Decision logic is expressed as Expected Value (EV):
EV = (Δ purchase probability × expected incremental profit) − incentive cost
This repository is organized as a decision flow, not a one-off analysis:
A) Data & customer history
- delivered orders only
- customer/order spines + pre-anchor features
B) Probability + value inputs
- baseline purchase probability
- uplift assumptions by offer
- expected value components (profit + cost)
C) Economics & optimization
- net EV per customer-offer
- best-offer selection (one offer per customer)
- budget allocation with governance controls
D) Operational outputs
- customer-level decision output
- monthly KPI governance view
- activation feed (who gets what)
- Tableau-ready exports
Baseline V1 is intentionally simple.
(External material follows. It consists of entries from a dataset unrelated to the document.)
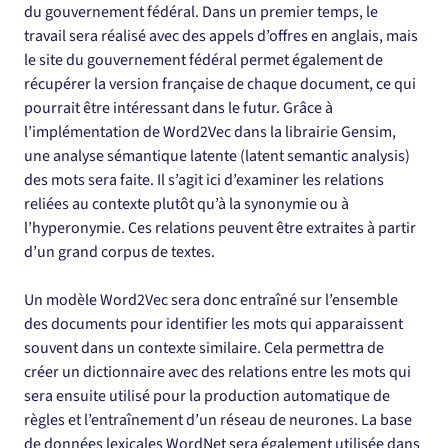
du gouvernement fédéral. Dans un premier temps, le 
travail sera réalisé avec des appels d’offres en anglais, mais 
le site du gouvernement fédéral permet également de 
récupérer la version française de chaque document, ce qui 
pourrait être intéressant dans le futur. Grâce à 
l’implémentation de Word2Vec dans la librairie Gensim, 
une analyse sémantique latente (latent semantic analysis) 
des mots sera faite. Il s’agit ici d’examiner les relations 
reliées au contexte plutôt qu’à la synonymie ou à 
l’hyperonymie. Ces relations peuvent être extraites à partir 
d’un grand corpus de textes.
Un modèle Word2Vec sera donc entraîné sur l’ensemble 
des documents pour identifier les mots qui apparaissent 
souvent dans un contexte similaire. Cela permettra de 
créer un dictionnaire avec des relations entre les mots qui 
sera ensuite utilisé pour la production automatique de 
règles et l’entraînement d’un réseau de neurones. La base 
de données lexicales WordNet sera également utilisée dans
It uses:
- bucket-level probability assumptions (freight buckets + fallback)
- fixed uplift assumptions by offer type
- EV ranking + budget allocation
It exists to answer:
What happens if we allocate retention budget using coarse, bucket-level probabilities?
Key outcome (V1):
- only ~0.14% of customers show positive EV
- budget allocation becomes value-destructive almost immediately
- offer recommendations collapse into edge-case behavior due to weak ranking resolution
📄 V1 documentation:
baseline_v1/docs/
Baseline V2 upgrades V1 into a governed policy engine:
- anchor contract + spines (decision-time integrity)
- policy framework (
no_offeris a valid choice) - economic eligibility (gates for sparse/noisy segments)
- offer EV simulation (transparent unit economics)
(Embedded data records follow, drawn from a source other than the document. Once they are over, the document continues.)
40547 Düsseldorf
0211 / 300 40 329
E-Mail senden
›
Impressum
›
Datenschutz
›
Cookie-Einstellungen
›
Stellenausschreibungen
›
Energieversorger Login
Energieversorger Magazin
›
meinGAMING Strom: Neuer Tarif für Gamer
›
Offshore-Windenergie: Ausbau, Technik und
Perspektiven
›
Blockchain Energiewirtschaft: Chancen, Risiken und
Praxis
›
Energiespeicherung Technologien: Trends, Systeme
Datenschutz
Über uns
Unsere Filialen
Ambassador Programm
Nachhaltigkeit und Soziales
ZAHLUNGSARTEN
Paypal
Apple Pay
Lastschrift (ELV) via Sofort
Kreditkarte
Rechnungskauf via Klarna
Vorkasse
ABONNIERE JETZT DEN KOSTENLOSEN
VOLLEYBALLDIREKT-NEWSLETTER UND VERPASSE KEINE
- best-offer selection (one offer per customer)
- budget allocation (Phase 6) reach/value landscape
- governance (Phase 7) p95-buffered selection + monthly monitors
- scenario sensitivity testing (Phase 7) margin/lift/shipping worlds + champion selection
- operational outputs activation feed + KPI audit + exports
- Customer-level decision rule: p95-buffer selection
- Month-level governance: p95 monitors (overspend must be 0 under policy)
- Raw overspend can exist and is documented as monitored tail risk
- Build delivered-order foundation
- Build decision spines + pre-anchor features
- Define outcome + baseline risk framework
- Simulate offers + compute EV per customer-offer
- Apply eligibility + select best offer per customer
- Allocate budget (and enforce governance policy)
- Produce operational outputs + scenario winner
- PostgreSQL
- VS Code (Postgres extension for CSV import)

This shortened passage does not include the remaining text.